5. Increased Resource Requirements: Voting ensembles demand more computational resources and memory compared to single models.
___


In [2]:
import numpy as np
import seaborn as sns
import pandas as pd
from sklearn.model_selection import train_test_split
from sklearn.metrics import accuracy_score
from sklearn.ensemble import RandomForestClassifier, VotingClassifier
from sklearn.tree import DecisionTreeClassifier
from sklearn.svm import SVC

In [6]:
penguins = sns.load_dataset('penguins').dropna()
X = penguins.drop(['island', 'species', 'sex', 'flipper_length_mm'], axis=1)
y = penguins['sex']

In [7]:
X_train, X_test, y_train, y_test = train_test_split(X, y, test_size=0.4, random_state=0)
tree_clf = DecisionTreeClassifier()
svm_clf = SVC()
rnd_clf = RandomForestClassifier()
voting_clf = VotingClassifier(estimators=[("rf", rnd_clf), ("svm", svm_clf)], voting="hard")

In [8]:
svm_clf.fit(X_train, y_train)
svm_y_predict = svm_clf.predict(X_test)
print(f"svm accuracy: {accuracy_score(y_test, svm_y_predict)}")

tree_clf.fit(X_train, y_train)
tree_y_predict = tree_clf.predict(X_test)
print(f"tree accuracy: {accuracy_score(y_test, tree_y_predict)}")

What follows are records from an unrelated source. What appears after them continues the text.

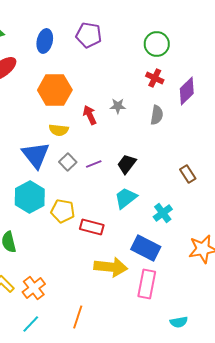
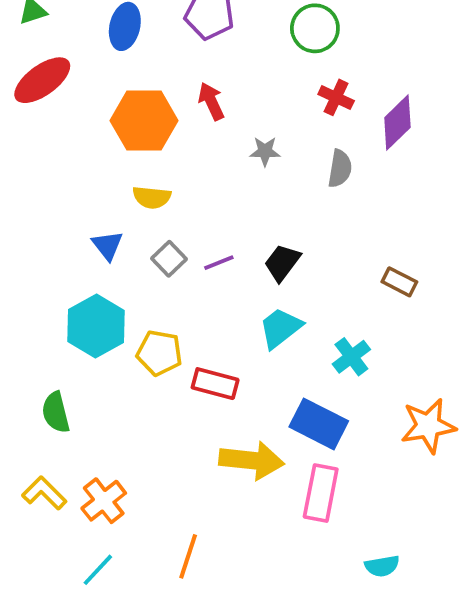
green circle: (157, 44) -> (315, 28), moved
red arrow: (90, 115) -> (211, 101), moved
blue triangle: (36, 155) -> (108, 245), size x0.6
brown rectangle: (188, 174) -> (399, 282), turned -30

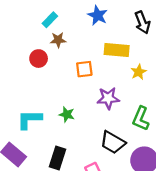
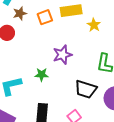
orange square: (84, 69) -> (45, 17), moved
purple star: (108, 98) -> (62, 55), moved

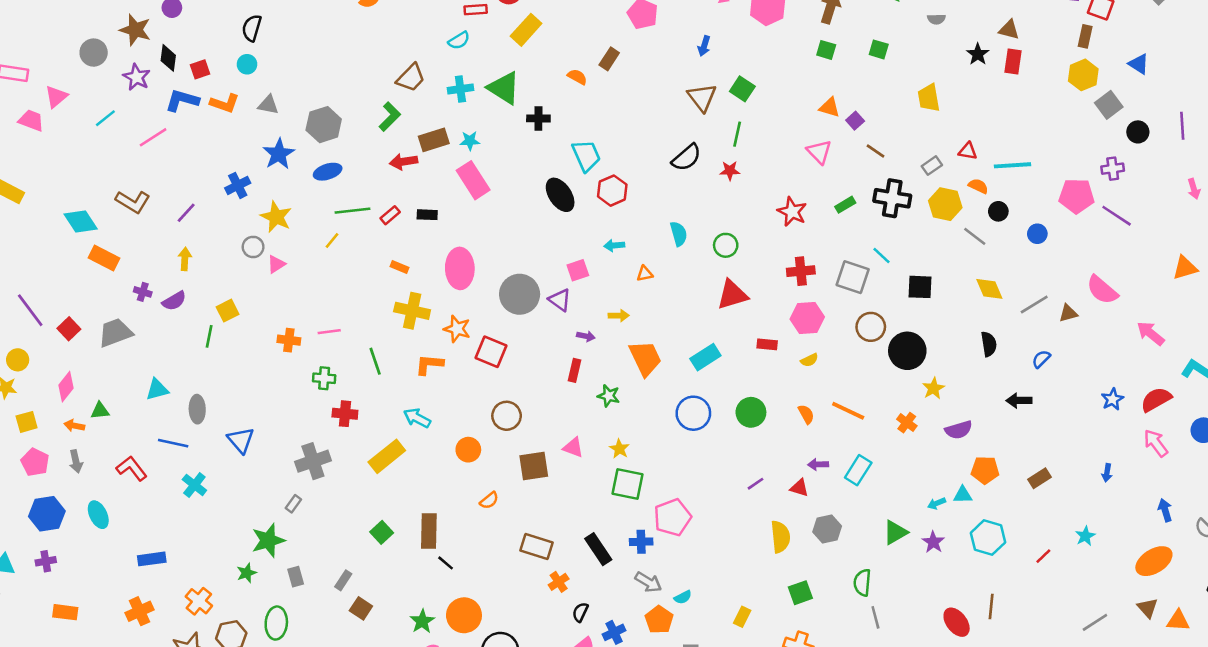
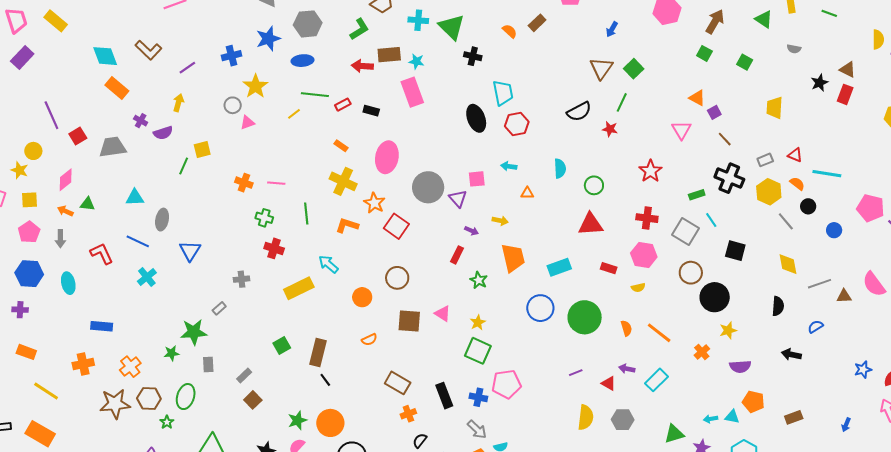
green rectangle: (845, 205) -> (697, 195), moved
green circle: (751, 412) -> (585, 317), size x1.4
gray cross: (313, 461) -> (241, 279), size x0.6

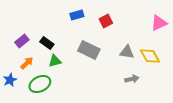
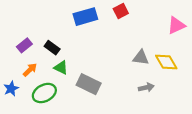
blue rectangle: (77, 15) -> (85, 17), size x1.5
red square: (106, 21) -> (121, 11), moved
gray rectangle: (89, 50) -> (89, 84), moved
green triangle: (55, 61) -> (61, 68), turned 40

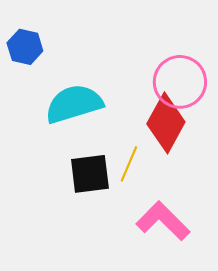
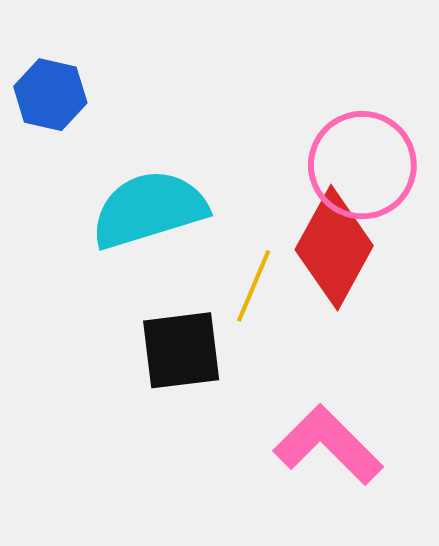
yellow line: (129, 164) -> (254, 286), moved

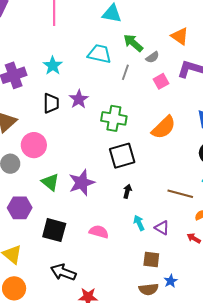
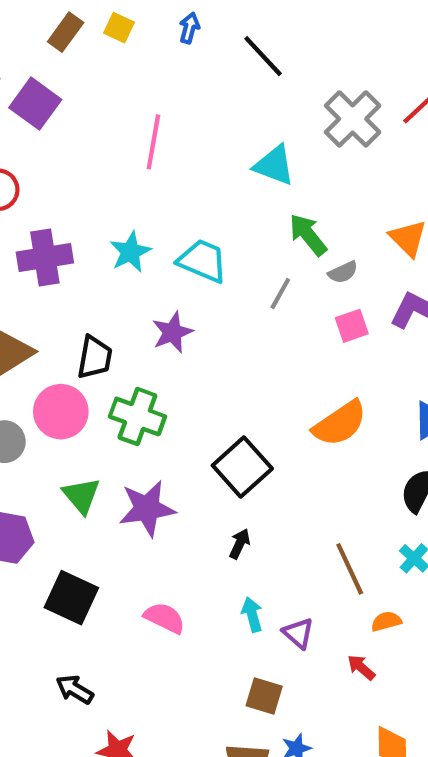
cyan trapezoid: (99, 54) -> (203, 261), moved
black trapezoid: (51, 103) -> (95, 357), moved
green cross: (114, 118) -> (137, 416), moved
black square: (122, 156) -> (242, 467), turned -36
brown line: (180, 194) -> (350, 569), turned 40
black arrow: (63, 272) -> (75, 689), size x0.7

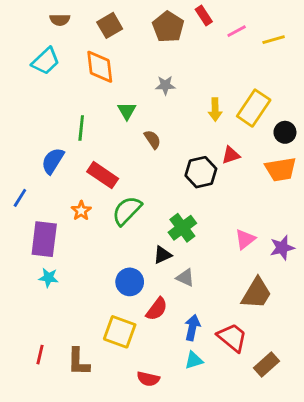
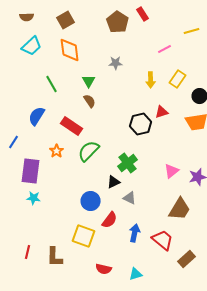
brown semicircle: (60, 20) -> (27, 17), moved
brown square: (110, 25) -> (66, 20), moved
pink line: (237, 31) -> (165, 49), moved
yellow rectangle: (254, 108) -> (178, 79), size x0.7
green line: (81, 128) -> (52, 84), moved, turned -36
brown semicircle: (152, 139) -> (90, 101), moved
cyan triangle: (194, 360) -> (136, 274), moved

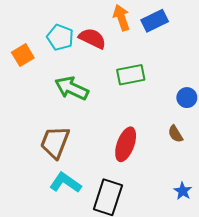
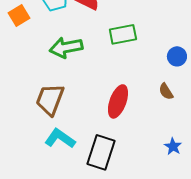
green arrow: (72, 88) -> (66, 47), turned -36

rnd_clf.fit(X_train, y_train)
rnd_y_predict = rnd_clf.predict(X_test)
print(f"random forest accuracy: {accuracy_score(y_test, rnd_y_predict)}")

voting_clf.fit(X_train, y_train)
y_predict = voting_clf.predict(X_test)
print(f"voting classifier accuracy: {accuracy_score(y_test, y_predict)}")

svm accuracy: 0.7238805970149254
tree accuracy: 0.8656716417910447
random forest accuracy: 0.8880597014925373
voting classifier accuracy: 0.8656716417910447


In this case, the random forest classifier has superior performance over the other methods, including the voting classifier, without hyperparameter tuning.